Martina, con una sonrisa de triunfo, tomó a Alba de la mano y la condujo hasta la mesa. Le hizo apoyar el pecho y con una mano le sujetó firmemente la cabeza contra el mantel. Todavía podía olerse el vino derramado. Con la otra mano le dio un par de toquecitos en los muslos para que abriera las piernas. El corazón de Alba latía con tanta fuerza que Martina podía escucharlo desde su posición aventajada.
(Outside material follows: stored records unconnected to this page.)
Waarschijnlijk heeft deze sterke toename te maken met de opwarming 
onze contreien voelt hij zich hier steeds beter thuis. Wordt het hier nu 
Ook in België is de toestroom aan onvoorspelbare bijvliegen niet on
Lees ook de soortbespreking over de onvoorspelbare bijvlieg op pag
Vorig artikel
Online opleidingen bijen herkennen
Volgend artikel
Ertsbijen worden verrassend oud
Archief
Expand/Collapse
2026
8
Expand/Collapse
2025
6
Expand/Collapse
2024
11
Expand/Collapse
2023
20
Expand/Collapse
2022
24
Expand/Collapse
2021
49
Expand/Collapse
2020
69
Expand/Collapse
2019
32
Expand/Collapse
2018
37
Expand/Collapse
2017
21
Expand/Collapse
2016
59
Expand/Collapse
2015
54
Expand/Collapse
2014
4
Las otras criadas formaron una fila detrás de Alba. Y detrás de ellas, los invitados. Ana y María estaban especialmente ociosas. Erica se reía por lo bajini, aquellas situaciones morbosas alimentaban su calenturiento temperamento, pero cuando se dio cuenta que la doncella temblaba como un pajarillo y que no estaba disfrutando en absoluto con su castigo, sintió remordimientos. La primera de la fila era ella, por lo tanto, cuando la señora dio la señal de comienzo, la azotó con la mano de forma simbólica. Ana y María prescindieron del simbolismo y propinaron ambas un par de sonoros y dolorosos cachetes. El resto de invitados, uno a uno, fueron azotando el blanco trasero de Alba, ahora enrojecido por las bofetadas.
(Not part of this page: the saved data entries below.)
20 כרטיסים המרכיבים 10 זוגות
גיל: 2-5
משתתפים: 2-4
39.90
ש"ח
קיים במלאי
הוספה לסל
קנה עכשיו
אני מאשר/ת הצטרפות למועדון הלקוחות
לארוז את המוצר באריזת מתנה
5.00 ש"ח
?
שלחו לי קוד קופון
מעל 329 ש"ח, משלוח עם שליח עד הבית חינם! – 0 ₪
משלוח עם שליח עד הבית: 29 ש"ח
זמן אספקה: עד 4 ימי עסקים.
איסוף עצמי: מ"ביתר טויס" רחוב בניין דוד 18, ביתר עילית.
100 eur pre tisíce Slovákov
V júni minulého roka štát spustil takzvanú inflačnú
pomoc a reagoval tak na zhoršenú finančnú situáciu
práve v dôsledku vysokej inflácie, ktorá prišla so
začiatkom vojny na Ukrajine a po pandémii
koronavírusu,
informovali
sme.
Como era de esperar ante invitados tan ilustres, no se conformaron con el obligado palmetazo. La señora del vestido violeta disfrutó abriéndole las nalgas y exhibiendo a sus ojos y a los de los demás los valiosos tesoros de Alba. El joven que la había acariciado al principio, fue especialmente ocurrente y le palmeó un swing de varias notas, comentando entre risas y los aplausos de los demás que nada sonaba tan bien como dos buenas nalgas. La señorita que lo acompañaba, esta vez pudo hundir los dedos en el preciado jugo. Gesto que imitaron muchos de los invitados pues la rosa de la doncella era especialmente tentadora, tan tierna y apenas sin mancillar. Y el viejito de la barba blanca, descarado como siempre, se abrió la bragueta y liberó su culebrina, así la llamaba, para utilizarla como látigo. Pero Erica le detuvo a tiempo, antes de que se llevara la preciada virtud de la virgen, y lo condujo a un apartado para darle algo de consuelo con sus manos.

A Alba le ardía la piel. Notaba esas manos extrañas, frías, calientes, pequeñas, grandes... apropiarse de su intimidad, humillarla, utilizarla como objeto para sus burlas y perversiones. Alba lloraba, lloraba de dolor porque por fin había entendido aquellas súplicas que Toni le hacía cada noche. Toni no quería ser dueña de su cuerpo y tener la propiedad de someterla, como hacía la señora, quería que Alba se perteneciera a sí misma. Toni la quería libre, la quería privada y no pública. Quería conocer su voz y sus deseos, amarla. No como aquella gente para la que Alba era sólo un pedazo de carne caliente en la que desahogar sus más bajas pasiones. Y mientras Alba lloraba y gemía, pronunciaba sin darse cuenta el nombre de Toni. Hasta que el castigo finalizó, ella se dejó caer sollozando sobre sus rodillas y los invitados la olvidaron para ir a recrearse en el baile exótico que Nuria había ensayado para la ocasión.

Sola y olvidada, no era esa la felicidad que esperaba encontrar más allá de su pueblucho descolorido.